Southerners are approaching tornado season - a time many residents of southeastern states prepare for all year.  Phone alerts, news stations and sirens have been going off in the middle of the night for the past month, half of these alerts to warn locals what's to come. With the weather in Nashville being so unpredictable this year, the city is implementing brand new sirens to cover more ground in the city. 

"This year is off to an active start with an above-average number of tornadoes and there also has been almost doubling the average number of severe wind reports," according to The Weather Channel

The southeast has been getting hit hard with storms and tornadoes within the past month. Nashville, Tennessee specifically was hit with devastating tornadoes at the beginning of March that resulted in approximately 25 fatalities.

Tornado season usually doesn’t peak until May, but the tornadoes thus far have taken more than four dozen lives, which makes this season the deadliest in eight years.

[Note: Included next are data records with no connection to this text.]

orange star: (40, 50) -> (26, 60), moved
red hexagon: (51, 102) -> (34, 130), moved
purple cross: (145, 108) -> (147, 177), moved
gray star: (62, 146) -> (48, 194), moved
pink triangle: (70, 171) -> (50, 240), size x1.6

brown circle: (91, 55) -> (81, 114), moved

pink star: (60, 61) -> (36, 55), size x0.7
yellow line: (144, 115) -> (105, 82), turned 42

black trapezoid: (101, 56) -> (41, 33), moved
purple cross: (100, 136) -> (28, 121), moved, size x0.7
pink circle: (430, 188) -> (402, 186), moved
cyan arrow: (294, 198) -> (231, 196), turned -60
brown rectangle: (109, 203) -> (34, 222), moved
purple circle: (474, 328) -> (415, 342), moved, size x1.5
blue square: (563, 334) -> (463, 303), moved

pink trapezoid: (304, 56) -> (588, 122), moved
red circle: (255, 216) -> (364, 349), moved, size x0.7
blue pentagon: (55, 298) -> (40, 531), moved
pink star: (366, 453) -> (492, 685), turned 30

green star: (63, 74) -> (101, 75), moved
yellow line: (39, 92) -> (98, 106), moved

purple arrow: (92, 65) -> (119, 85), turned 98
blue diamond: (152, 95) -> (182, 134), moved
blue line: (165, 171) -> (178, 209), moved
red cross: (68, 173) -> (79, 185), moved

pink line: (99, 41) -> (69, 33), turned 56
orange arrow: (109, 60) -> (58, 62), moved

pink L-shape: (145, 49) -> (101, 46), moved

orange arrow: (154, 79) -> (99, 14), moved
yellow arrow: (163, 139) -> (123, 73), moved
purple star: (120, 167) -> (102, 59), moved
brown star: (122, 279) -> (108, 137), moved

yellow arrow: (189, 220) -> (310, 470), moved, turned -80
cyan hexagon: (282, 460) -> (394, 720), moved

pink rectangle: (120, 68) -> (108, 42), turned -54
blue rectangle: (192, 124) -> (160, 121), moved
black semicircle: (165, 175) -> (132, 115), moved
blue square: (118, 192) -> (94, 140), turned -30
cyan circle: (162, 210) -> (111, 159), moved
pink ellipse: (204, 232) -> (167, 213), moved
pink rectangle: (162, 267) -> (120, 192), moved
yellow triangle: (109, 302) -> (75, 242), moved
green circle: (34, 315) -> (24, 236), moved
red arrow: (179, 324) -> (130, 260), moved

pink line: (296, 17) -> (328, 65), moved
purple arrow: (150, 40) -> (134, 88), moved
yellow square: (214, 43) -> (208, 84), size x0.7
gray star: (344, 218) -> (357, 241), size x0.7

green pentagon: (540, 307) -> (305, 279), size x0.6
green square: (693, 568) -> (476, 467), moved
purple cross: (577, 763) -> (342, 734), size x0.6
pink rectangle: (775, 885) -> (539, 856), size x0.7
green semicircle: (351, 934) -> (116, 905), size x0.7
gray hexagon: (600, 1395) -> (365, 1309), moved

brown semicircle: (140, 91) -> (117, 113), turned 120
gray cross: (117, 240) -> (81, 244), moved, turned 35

There are currently 73 tornado sirens throughout the city of Nashville, and 20 more are being added. City planners are placing these new sirens at public gathering locations based on the population density in specific areas of Nashville. 

"Funded with $2 million in local capital improvement dollars recommended by Mayor Karl Dean and approved by the Metro Council, the entire system was also upgraded with new siren equipment that emitted an easier-to-hear warning signal," explained the Office of Emergency Management in a press release. 

These sirens are used to signal residents who are outdoors or don't have access to a TV or radio, that there is a tornado warning for their county and/or city. 

When the sirens go off, the Office of Emergency Management suggests that residents go inside a sturdy building and to stay away from windows. If there are no buildings close by, hiding in a nearby ditch or low lying area will help as well. 

City officials plan to have this project done by the end of the year. They are scheduled to start working on the new sirens later this week.